A Dataflow Syntax Sketch

Recently I find it compelling to view programs in terms of their dataflow, since sometimes the whole dataflow graph can be generalized to some other purpose. I think it could be interesting to have a lisp variant whose surface syntax was not a tree but instead a dataflow graph. Last post, I described this train of thought in more detail. Now I’ll go into detail about my own partial ideas for generalized dataflow syntax.

The thing about syntax is, all the familiar syntaxes we use are flat enough to fit as text, and we group them by locality into hierarchies. That’s not something I’m trying to revolutionize right now; instead I’m looking for a way to construct these dataflow graphs using a surface syntax similar to what we already use.

The hierarchical representation

Here’s a rough sketch of an AST for this kind of syntax, as a Haskell type:

data Expr =
    LetScope String Expr             -- LetScope scopeName body
  | Decl String String Expr          -- Decl scopeName varName aliasOp
  | Var String                       -- Var varName
  | Call Expr (Bag Expr) (Bag Expr)  -- Call operation inArgs outArgs
  | Aside Expr Expr                  -- Aside sideCalculation body
  | OneOf Expr                       -- OneOf collection
  | Op (Bag Expr) (Bag Expr)         -- Op inArgs outArgs
  | Collection Expr                  -- Collection blueprint
  | Kw String Expr                   -- Kw keywordName value

With LetScope, we’re able to decouple the syntax for introducing a scope from the syntax for introducing a variable within that scope (Decl). Var is equivalent to Decl, but it only uses an existing variable rather than declaring one.

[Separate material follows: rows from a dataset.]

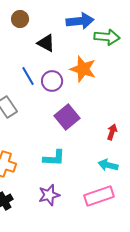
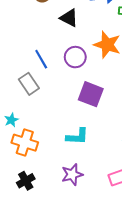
blue line: (28, 76) -> (41, 59), moved
purple square: (67, 117) -> (91, 94), turned -30

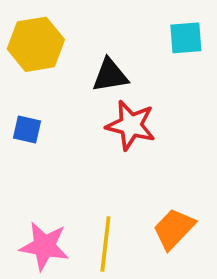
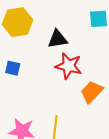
orange trapezoid: (174, 229) -> (92, 92), moved

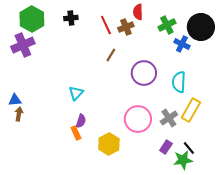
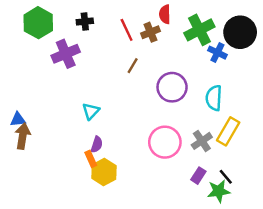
green cross: (167, 25) -> (199, 30), size x1.4
purple cross: (23, 45) -> (66, 54), moved
brown arrow: (19, 114) -> (23, 136), size x1.5
yellow hexagon: (109, 144) -> (104, 172), moved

The aliasOp parameter of Decl determines how the values going into that variable should transform into the values coming out of it. In most programming languages, a variable is just a name given to a single value, and that value is determined in one place and used in multiple places. In linear-typed programming, however, variables are often (or exclusively) single-use, with their values representing things that can’t be so easily duplicated or thrown away.

In order to make sense of both linear varibles and multi-use variables, we use the OneOf syntax, which represents one value of a “collection,” where collections correspond roughly to the exponentials of linear typing. (In fact, this whole thing is a rough sketch, so in a working model it might actually correspond pretty well.) In order to let multiple kinds of variables be used in the same program, we specify a custom operation, aliasOp, that maps the variable’s input uses to its output uses.

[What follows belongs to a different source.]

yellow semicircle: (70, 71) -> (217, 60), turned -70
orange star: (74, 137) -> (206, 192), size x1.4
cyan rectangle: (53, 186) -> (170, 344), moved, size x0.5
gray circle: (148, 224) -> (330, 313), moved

In fact, every expression can be used in an “input use” or “output use,” or even a “neutral use” (as the sideCalculation expression of an Aside form). In an input use, the expression receives an input from its parent expression, like a pattern match. In an output use, the expression provides output to its parent expression, as in basic arithmetic expressions. In a neutral use, it provides neither input nor output; it communicates only through its own subexpressions (which nevertheless may still use variables to access the outside context).

The Call form lets us manually call an operation with certain inputs and outputs (including the input or output associated with the Call form’s parent expression). Note that these inputs and outputs are unordered bundles (multisets or bags), just as they would be if the operation were used to alias a variable.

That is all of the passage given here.